• [Task brief]:
The lines to be copied are those below that contain "рамках".
**** Study material
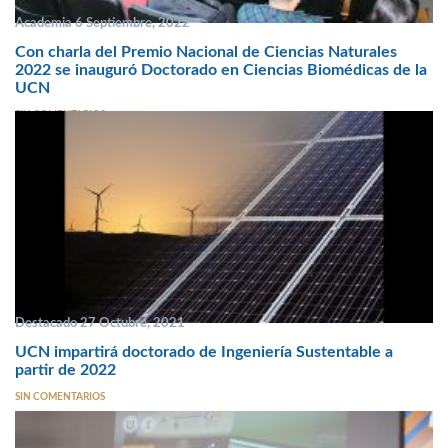
Academia 6 Septiembre, 2022
Con charla del Premio Nacional de Ciencias Naturales
2022 se inauguró Doctorado en Ciencias Biomédicas de la
UCN
SIN COMENTARIOS
Destacado 27 Octubre, 2021
UCN impartirá doctorado de Ingeniería Sustentable a
partir de 2022
SIN COMENTARIOS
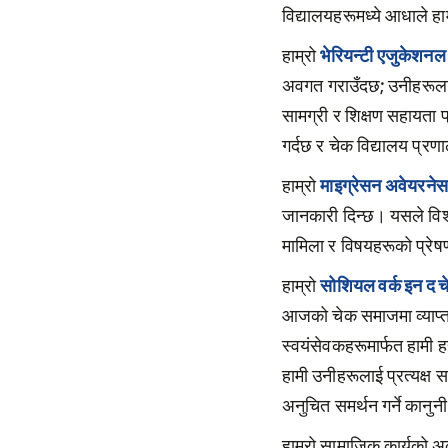
विद्यालयहरूमध्ये आधाले हाम
हाम्रो
भेरियन्टी एजुकेशनल 
अवगत गराउँदछ; उनीहरूलाई
सामग्री र शिक्षण सहायता 
गर्दछ र चेक विद्यालय प्र
हाम्रो
माइग्रेसन अवेयरनेस 
जानकारी दिन्छ। यसले विश्
मामिला र विषयहरूको प्रेषण 
हाम्रो
सोशियल वर्क इन द च
आजको चेक समाजमा व्याप्त सम
स्वयंसेवकहरूमार्फत हामी ह
हामी उनीहरूलाई प्रत्यक्ष स
अनुचित समर्थन गर्ने कानुन
हाम्रो सामाजिक कार्यको अर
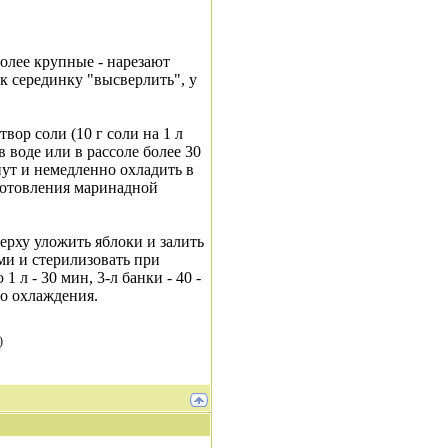
олее крупные - нарезают
ок серединку "высверлить", у
ор соли (10 г соли на 1 л
 воде или в рассоле более 30
нут и немедленно охладить в
готовления маринадной
верху уложить яблоки и залить
и и стерилизовать при
1 л - 30 мин, 3-л банки - 40 -
го охлаждения.
)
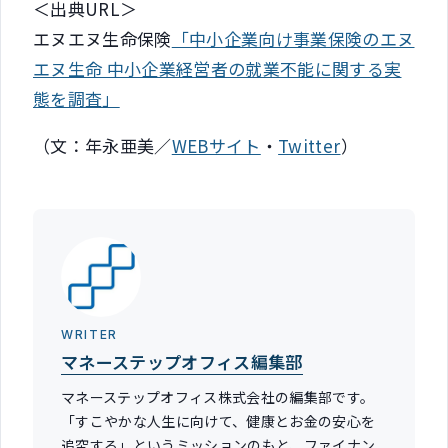
＜出典URL＞
エヌエヌ生命保険
「中小企業向け事業保険のエヌ
エヌ生命 中小企業経営者の就業不能に関する実
態を調査」
（文：年永亜美／
WEBサイト
・
Twitter
）
WRITER
マネーステップオフィス編集部
マネーステップオフィス株式会社の編集部です。
「すこやかな人生に向けて、健康とお金の安心を
追究する」というミッションのもと、ファイナン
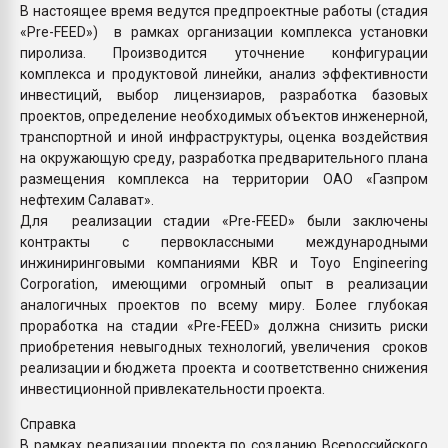
В настоящее время ведутся предпроектные работы (стадия
«Pre-FEED») в рамках организации комплекса установки
пиролиза. Производится уточнение конфигурации
комплекса и продуктовой линейки, анализ эффективности
инвестиций, выбор лицензиаров, разработка базовых
проектов, определение необходимых объектов инженерной,
транспортной и иной инфраструктуры, оценка воздействия
на окружающую среду, разработка предварительного плана
размещения комплекса на территории ОАО «Газпром
нефтехим Салават».
Для реализации стадии «Pre-FEED» были заключены
контракты с первоклассными международными
инжиниринговыми компаниями KBR и Toyo Engineering
Corporation, имеющими огромный опыт в реализации
аналогичных проектов по всему миру. Более глубокая
проработка на стадии «Pre-FEED» должна снизить риски
приобретения невыгодных технологий, увеличения сроков
реализации и бюджета проекта и соответственно снижения
инвестиционной привлекательности проекта.
Справка
В рамках реализации проекта по созданию Всероссийского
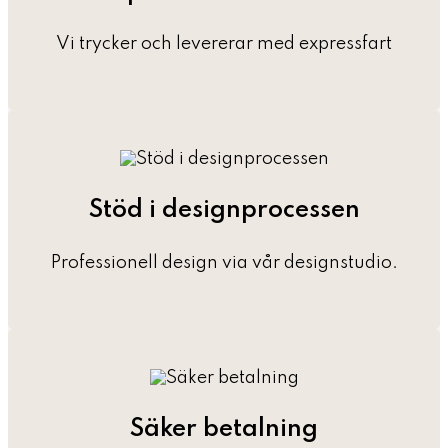
Vi trycker och levererar med expressfart
Stöd i designprocessen
Professionell design via vår designstudio.
Säker betalning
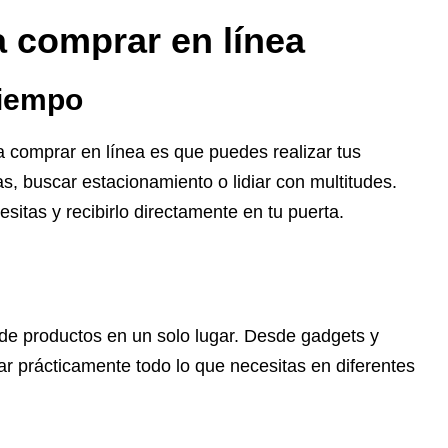
a comprar en línea
tiempo
 comprar en línea es que puedes realizar tus
as, buscar estacionamiento o lidiar con multitudes.
sitas y recibirlo directamente en tu puerta.
 de productos en un solo lugar. Desde gadgets y
r prácticamente todo lo que necesitas en diferentes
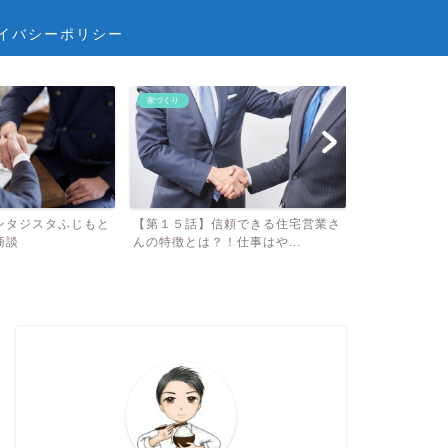
イバシーポリシー
家づくり
子どもLIFE
頼できる住宅営業さ
【家を買う検討】賃貸のメリット5
へんしんバイ
仕事はや...
選：デメリット2選から考...
較！ 3歳で自転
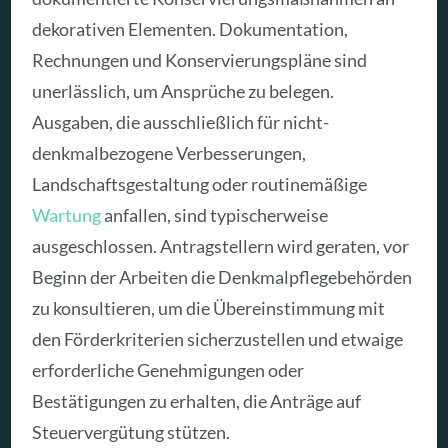
dekorativen Elementen. Dokumentation,
Rechnungen und Konservierungspläne sind
unerlässlich, um Ansprüche zu belegen.
Ausgaben, die ausschließlich für nicht-
denkmalbezogene Verbesserungen,
Landschaftsgestaltung oder routinemäßige
Wartung
anfallen, sind typischerweise
ausgeschlossen. Antragstellern wird geraten, vor
Beginn der Arbeiten die Denkmalpflegebehörden
zu konsultieren, um die Übereinstimmung mit
den Förderkriterien sicherzustellen und etwaige
erforderliche Genehmigungen oder
Bestätigungen zu erhalten, die Anträge auf
Steuervergütung stützen.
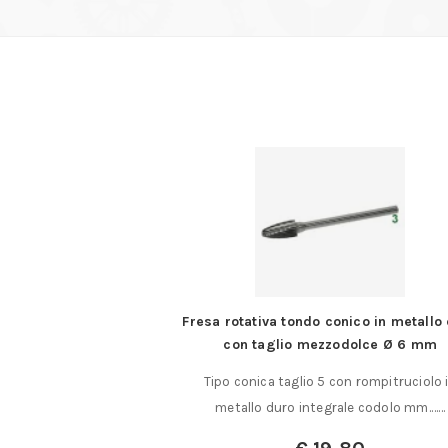
onico in metallo duro
Snodo 1/4 – 1/4
odolce Ø 6 mm
Snodo a cardano da 1/4″ – 1/4″ lunghezz
con rompitruciolo in
37…
rale codolo mm.……
€
14,00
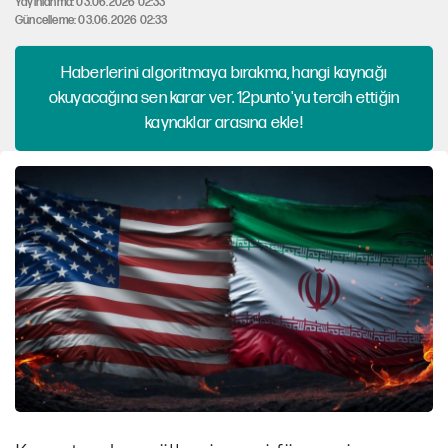
Yayınlanma: 03.06.2026 02:33
Güncelleme: 03.06.2026 02:33
Haberlerini algoritmaya bırakma, hangi kaynağı
okuyacağına sen karar ver. 12punto'yu tercih ettiğin
kaynaklar arasına ekle!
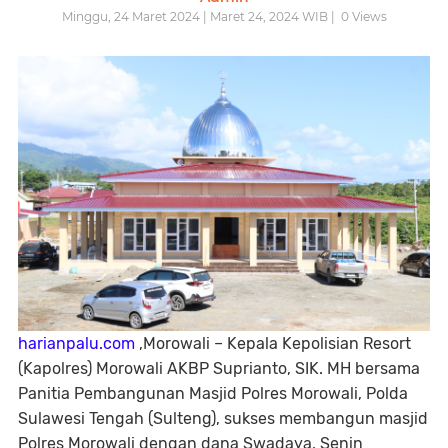
Minggu, 24 Maret 2024 | Maret 24, 2024 WIB |
0
Views
harianpalu.com
,Morowali – Kepala Kepolisian Resort
(Kapolres) Morowali AKBP Suprianto, SIK. MH bersama
Panitia Pembangunan Masjid Polres Morowali, Polda
Sulawesi Tengah (Sulteng), sukses membangun masjid
Polres Morowali dengan dana Swadaya, Senin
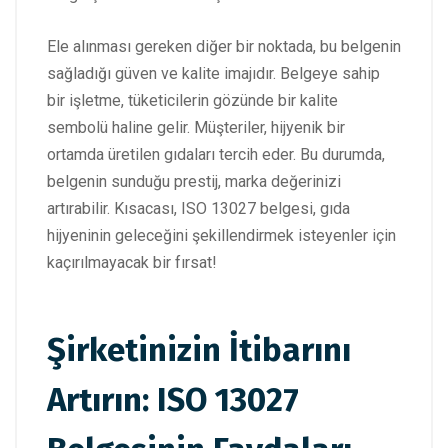
Ele alınması gereken diğer bir noktada, bu belgenin
sağladığı güven ve kalite imajıdır. Belgeye sahip
bir işletme, tüketicilerin gözünde bir kalite
sembolü haline gelir. Müşteriler, hijyenik bir
ortamda üretilen gıdaları tercih eder. Bu durumda,
belgenin sunduğu prestij, marka değerinizi
artırabilir. Kısacası, ISO 13027 belgesi, gıda
hijyeninin geleceğini şekillendirmek isteyenler için
kaçırılmayacak bir fırsat!
Şirketinizin İtibarını
Artırın: ISO 13027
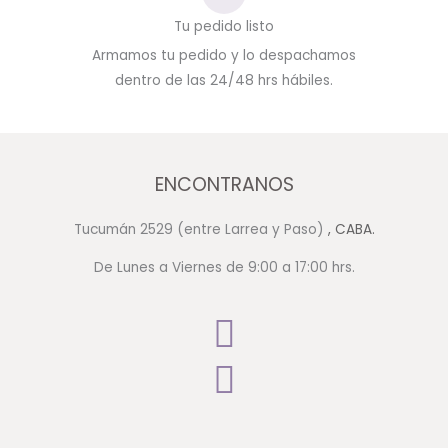
Tu pedido listo
Armamos tu pedido y lo despachamos
dentro de las 24/48 hrs hábiles.
ENCONTRANOS
Tucumán 2529 (entre Larrea y Paso)
, CABA.
De Lunes a Viernes de 9:00 a 17:00 hrs.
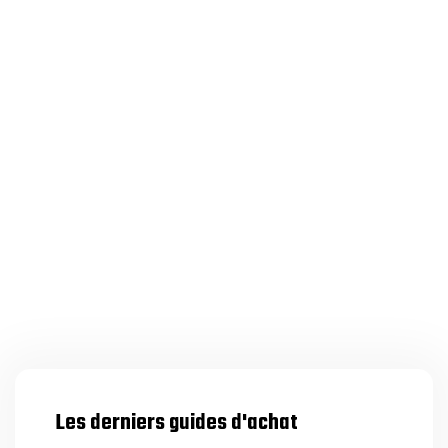
Les derniers guides d'achat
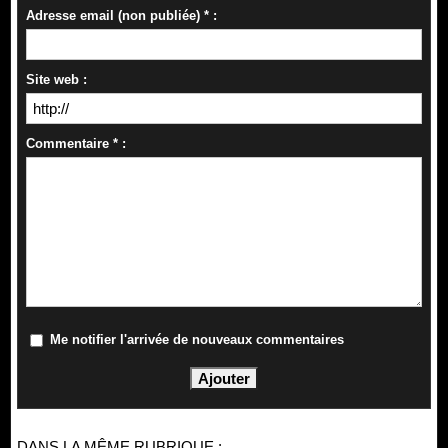
Adresse email (non publiée) * :
Site web :
Commentaire * :
Me notifier l'arrivée de nouveaux commentaires
DANS LA MÊME RUBRIQUE :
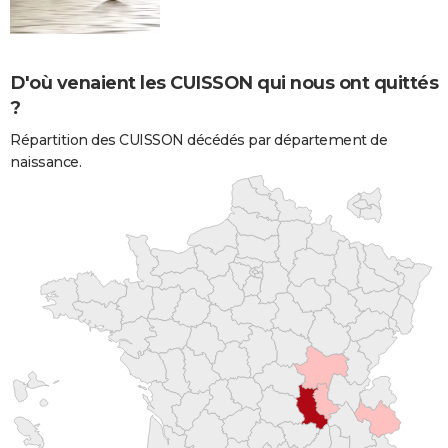
D'où venaient les CUISSON qui nous ont quittés
?
Répartition des CUISSON décédés par département de
naissance.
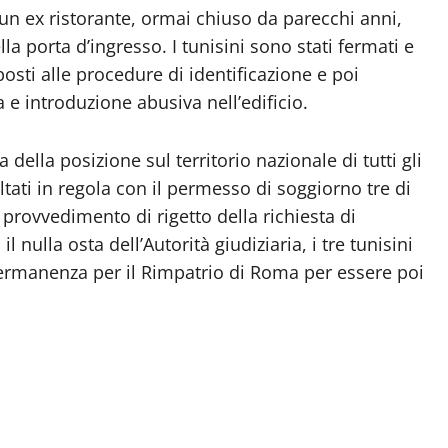
i un ex ristorante, ormai chiuso da parecchi anni,
la porta d’ingresso. I tunisini sono stati fermati e
osti alle procedure di identificazione e poi
a e introduzione abusiva nell’edificio.
a della posizione sul territorio nazionale di tutti gli
tati in regola con il permesso di soggiorno tre di
n provvedimento di rigetto della richiesta di
 nulla osta dell’Autorità giudiziaria, i tre tunisini
Permanenza per il Rimpatrio di Roma per essere poi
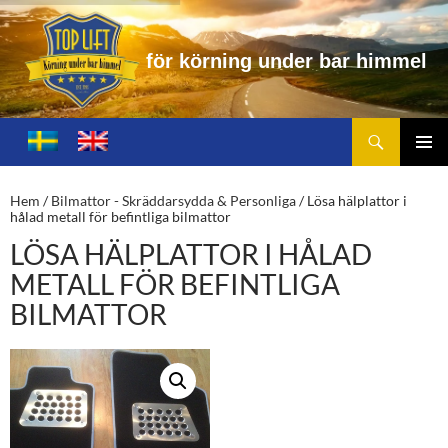
f
ö
r
k
ö
r
n
i
n
g
u
n
d
e
r
b
a
r
h
i
m
m
e
l
Sök
Toplift.se – för körning under bar himmel
HOPPA
TILL
PRIMÄ
INNEHÅLL
MENY
Hem
/
Bilmattor - Skräddarsydda & Personliga
/ Lösa hälplattor i
hålad metall för befintliga bilmattor
LÖSA HÄLPLATTOR I HÅLAD
METALL FÖR BEFINTLIGA
BILMATTOR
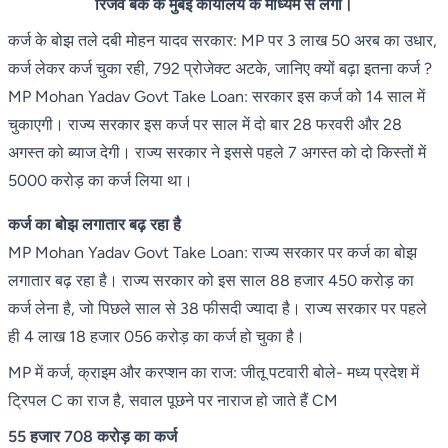
रिजर्व बैंक के मुंबई कार्यालय के माध्यम से लेगी।
कर्ज के बोझ तले दबी मोहन यादव सरकार: MP पर 3 लाख 50 अरब का उधार,
कर्ज लेकर कर्ज चुका रही, 792 प्रोजेक्ट अटके, जानिए क्यों बढ़ा इतना कर्ज ?
MP Mohan Yadav Govt Take Loan: सरकार इस कर्ज को 14 साल में
चुकाएगी। राज्य सरकार इस कर्ज पर साल में दो बार 28 फरवरी और 28
अगस्त को ब्याज देगी। राज्य सरकार ने इससे पहले 7 अगस्त को दो किस्तों में
5000 करोड़ का कर्ज लिया था।
कर्ज का बोझ लगातार बढ़ रहा है
MP Mohan Yadav Govt Take Loan: राज्य सरकार पर कर्ज का बोझ
लगातार बढ़ रहा है। राज्य सरकार को इस साल 88 हजार 450 करोड़ का
कर्ज लेना है, जो पिछले साल से 38 फीसदी ज्यादा है। राज्य सरकार पर पहले
ही 4 लाख 18 हजार 056 करोड़ का कर्ज हो चुका है।
MP में कर्ज, क्राइम और करप्शन का राज: जीतू पटवारी बोले- मध्य प्रदेश में
ट्रिपल C का राज है, सवाल पूछने पर नाराज हो जाते हैं CM
55 हजार 708 करोड़ का कर्ज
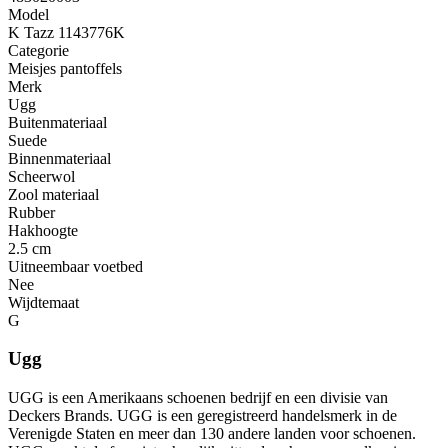
Model
K Tazz 1143776K
Categorie
Meisjes pantoffels
Merk
Ugg
Buitenmateriaal
Suede
Binnenmateriaal
Scheerwol
Zool materiaal
Rubber
Hakhoogte
2.5 cm
Uitneembaar voetbed
Nee
Wijdtemaat
G
Ugg
UGG is een Amerikaans schoenen bedrijf en een divisie van
Deckers Brands. UGG is een geregistreerd handelsmerk in de
Verenigde Staten en meer dan 130 andere landen voor schoenen.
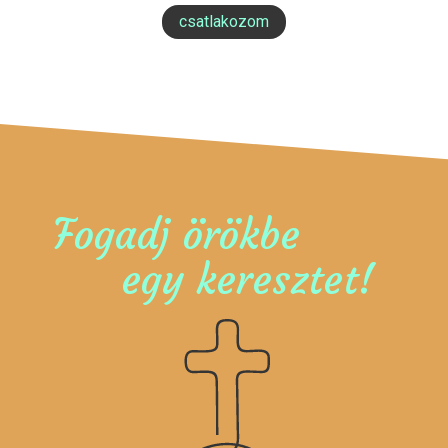
csatlakozom
Fogadj örökbe
egy keresztet!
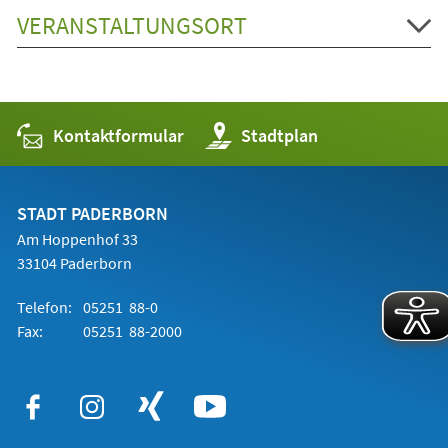
VERANSTALTUNGSORT
Kontaktformular
(Öffnet
Stadtplan
in
einem
neuen
Tab)
STADT PADERBORN
Am Hoppenhof 33
33104 Paderborn
Telefon:
05251 88-0
Fax:
05251 88-2000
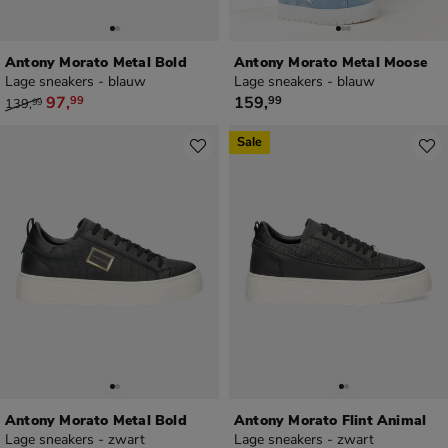
Antony Morato Metal Bold
Antony Morato Metal Moose
Lage sneakers - blauw
Lage sneakers - blauw
van € 139,99 voor € 97,99
€ 159,99
97
,
159
,
99
99
139
,
99
Sale
Antony Morato Metal Bold
Antony Morato Flint Animal
Lage sneakers - zwart
Lage sneakers - zwart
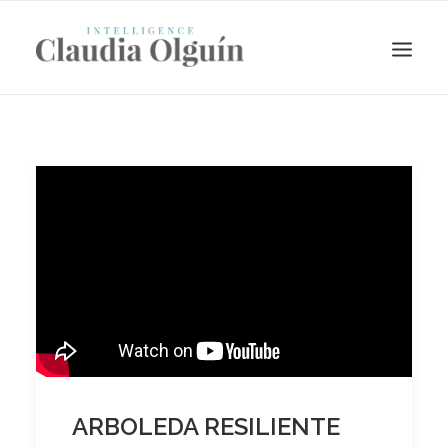
Search
ARBOLEDA RESILIENTE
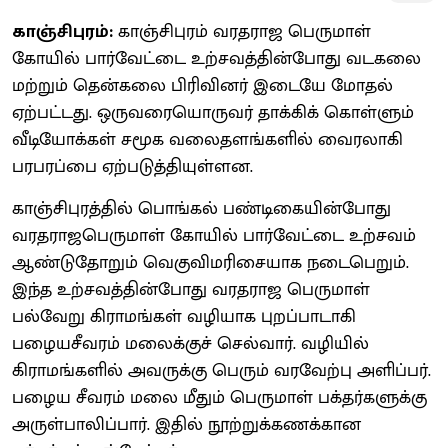
காஞ்சிபுரம்:
காஞ்சிபுரம் வரதராஜ பெருமாள்
கோயில் பார்வேட்டை உற்சவத்தின்போது வடகலை
மற்றும் தென்கலை பிரிவினர் இடையே மோதல்
ஏற்பட்டது. ஒருவரையொருவர் தாக்கிக் கொள்ளும்
வீடியோக்கள் சமூக வலைதளங்களில் வைரலாகி
பரபரப்பை ஏற்படுத்தியுள்ளன.
காஞ்சிபுரத்தில் பொங்கல் பண்டிகையின்போது
வரதராஜபெருமாள் கோயில் பார்வேட்டை உற்சவம்
ஆண்டுதோறும் வெகுவிமரிசையாக நடைபெறும்.
இந்த உற்சவத்தின்போது வரதராஜ பெருமாள்
பல்வேறு கிராமங்கள் வழியாக புறப்பாடாகி
பழையசீவரம் மலைக்குச் செல்வார். வழியில்
கிராமங்களில் அவருக்கு பெரும் வரவேற்பு அளிப்பர்.
பழைய சீவரம் மலை மீதும் பெருமாள் பக்தர்களுக்கு
அருள்பாலிப்பார். இதில் நூற்றுக்கணக்கான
********
• [Expected answer]:
«Pre-FEED») в рамках организации комплекса установки
В рамках реализации проекта по созданию Всероссийского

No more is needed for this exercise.